Work instructions: Quote all of the data exactly as given. Skip every picture it contains.

Items listed in a dataset
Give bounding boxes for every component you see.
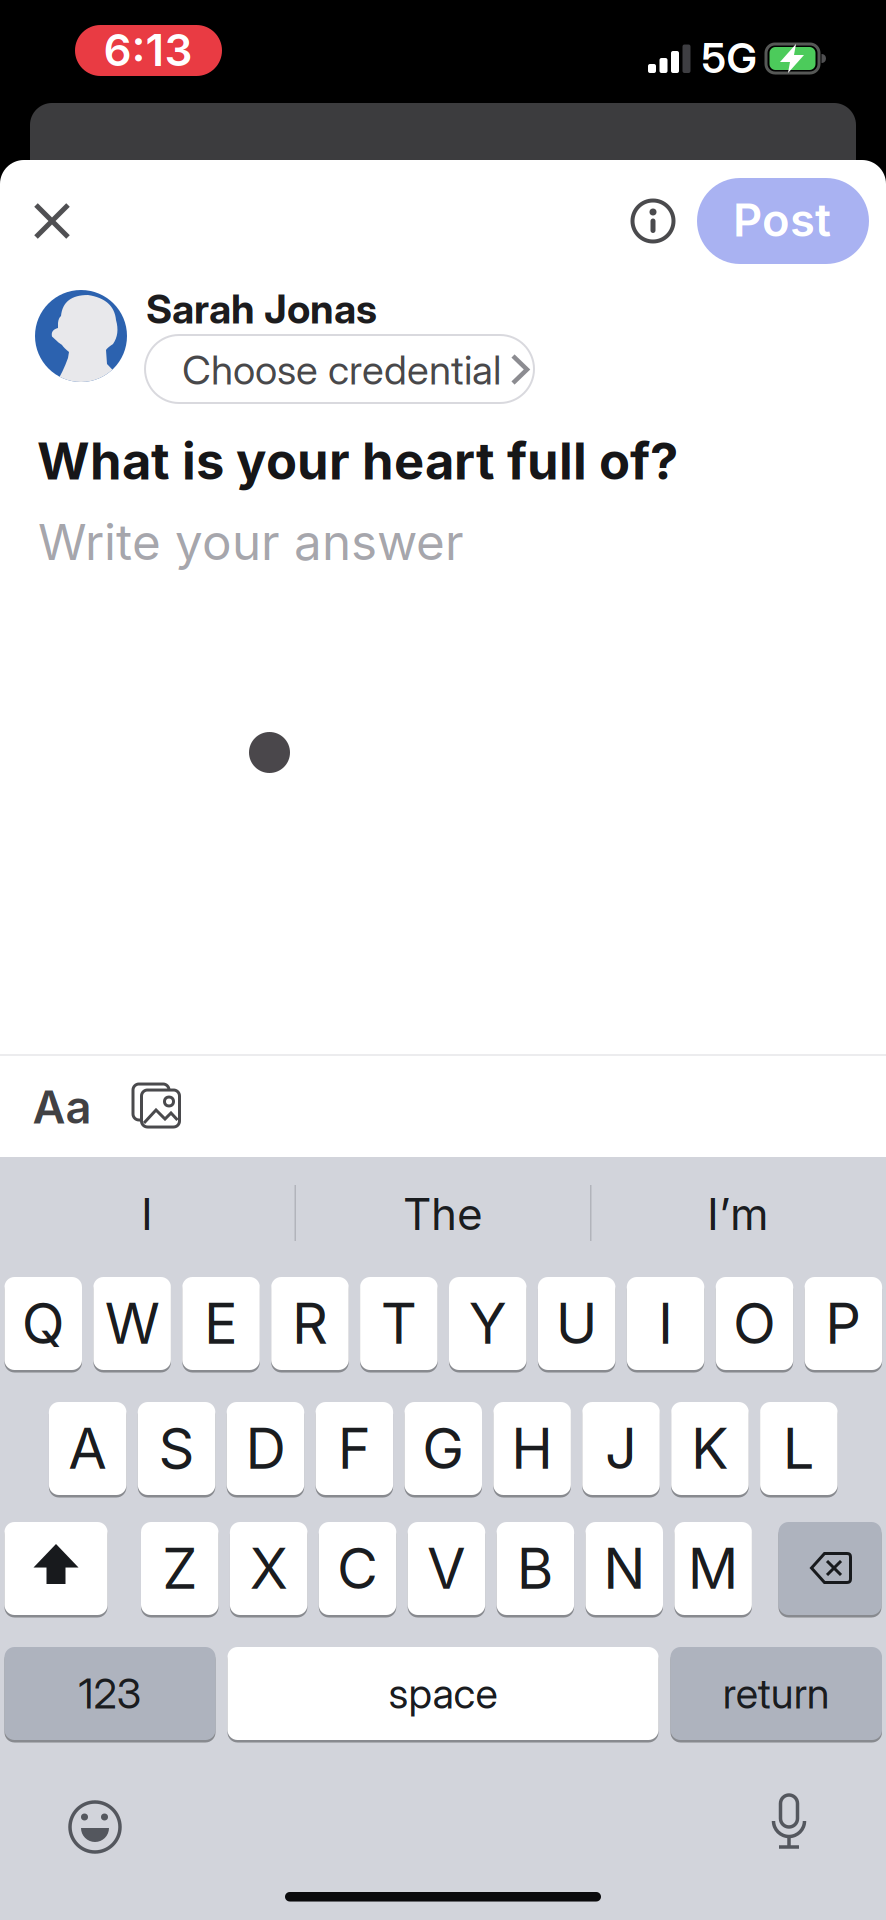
- staticText: E: [204, 1290, 238, 1357]
- staticText: K: [691, 1416, 729, 1482]
- staticText: What is your heart full of?: [37, 431, 678, 491]
- staticText: N: [603, 1536, 645, 1602]
- staticText: 5G: [702, 34, 756, 82]
- staticText: B: [517, 1536, 554, 1602]
- staticText: P: [825, 1290, 861, 1357]
- staticText: S: [159, 1416, 195, 1482]
- staticText: Sarah Jonas: [146, 285, 377, 333]
- staticText: W: [105, 1290, 160, 1357]
- staticText: I: [141, 1188, 153, 1240]
- staticText: T: [381, 1290, 417, 1357]
- staticText: 123: [78, 1669, 142, 1718]
- staticText: V: [427, 1536, 466, 1602]
- staticText: G: [422, 1416, 464, 1482]
- staticText: L: [783, 1416, 815, 1482]
- staticText: D: [246, 1416, 286, 1482]
- staticText: O: [733, 1290, 776, 1357]
- staticText: X: [250, 1536, 288, 1602]
- staticText: U: [556, 1290, 598, 1357]
- staticText: Aa: [32, 1080, 92, 1134]
- staticText: M: [688, 1536, 739, 1602]
- staticText: Y: [469, 1290, 507, 1357]
- staticText: The: [403, 1188, 483, 1240]
- staticText: Post: [733, 193, 831, 247]
- staticText: C: [337, 1536, 378, 1602]
- staticText: 6:13: [104, 24, 192, 76]
- staticText: R: [292, 1290, 328, 1357]
- staticText: Choose credential: [182, 346, 501, 394]
- staticText: A: [68, 1416, 107, 1482]
- staticText: J: [605, 1416, 637, 1482]
- staticText: Z: [162, 1536, 197, 1602]
- staticText: I: [658, 1290, 673, 1357]
- staticText: I’m: [707, 1188, 769, 1240]
- staticText: Write your answer: [38, 513, 464, 571]
- staticText: H: [511, 1416, 553, 1482]
- staticText: Q: [22, 1290, 65, 1357]
- staticText: return: [723, 1669, 830, 1718]
- staticText: F: [338, 1416, 371, 1482]
- staticText: space: [388, 1669, 498, 1718]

Task response:
Give bounding boxes for every component you see.
- staticText: E: [204, 1290, 238, 1357]
- staticText: K: [691, 1416, 729, 1482]
- staticText: What is your heart full of?: [37, 431, 678, 491]
- staticText: N: [603, 1536, 645, 1602]
- staticText: 5G: [702, 34, 756, 82]
- staticText: B: [517, 1536, 554, 1602]
- staticText: P: [825, 1290, 861, 1357]
- staticText: S: [159, 1416, 195, 1482]
- staticText: Sarah Jonas: [146, 285, 377, 333]
- staticText: W: [105, 1290, 160, 1357]
- staticText: I: [141, 1188, 153, 1240]
- staticText: T: [381, 1290, 417, 1357]
- staticText: 123: [78, 1669, 142, 1718]
- staticText: V: [427, 1536, 466, 1602]
- staticText: G: [422, 1416, 464, 1482]
- staticText: L: [783, 1416, 815, 1482]
- staticText: D: [246, 1416, 286, 1482]
- staticText: O: [733, 1290, 776, 1357]
- staticText: X: [250, 1536, 288, 1602]
- staticText: U: [556, 1290, 598, 1357]
- staticText: Aa: [32, 1080, 92, 1134]
- staticText: M: [688, 1536, 739, 1602]
- staticText: Y: [469, 1290, 507, 1357]
- staticText: The: [403, 1188, 483, 1240]
- staticText: Post: [733, 193, 831, 247]
- staticText: C: [337, 1536, 378, 1602]
- staticText: 6:13: [104, 24, 192, 76]
- staticText: R: [292, 1290, 328, 1357]
- staticText: Choose credential: [182, 346, 501, 394]
- staticText: A: [68, 1416, 107, 1482]
- staticText: J: [605, 1416, 637, 1482]
- staticText: Z: [162, 1536, 197, 1602]
- staticText: I: [658, 1290, 673, 1357]
- staticText: I’m: [707, 1188, 769, 1240]
- staticText: Write your answer: [38, 513, 464, 571]
- staticText: H: [511, 1416, 553, 1482]
- staticText: Q: [22, 1290, 65, 1357]
- staticText: return: [723, 1669, 830, 1718]
- staticText: F: [338, 1416, 371, 1482]
- staticText: space: [388, 1669, 498, 1718]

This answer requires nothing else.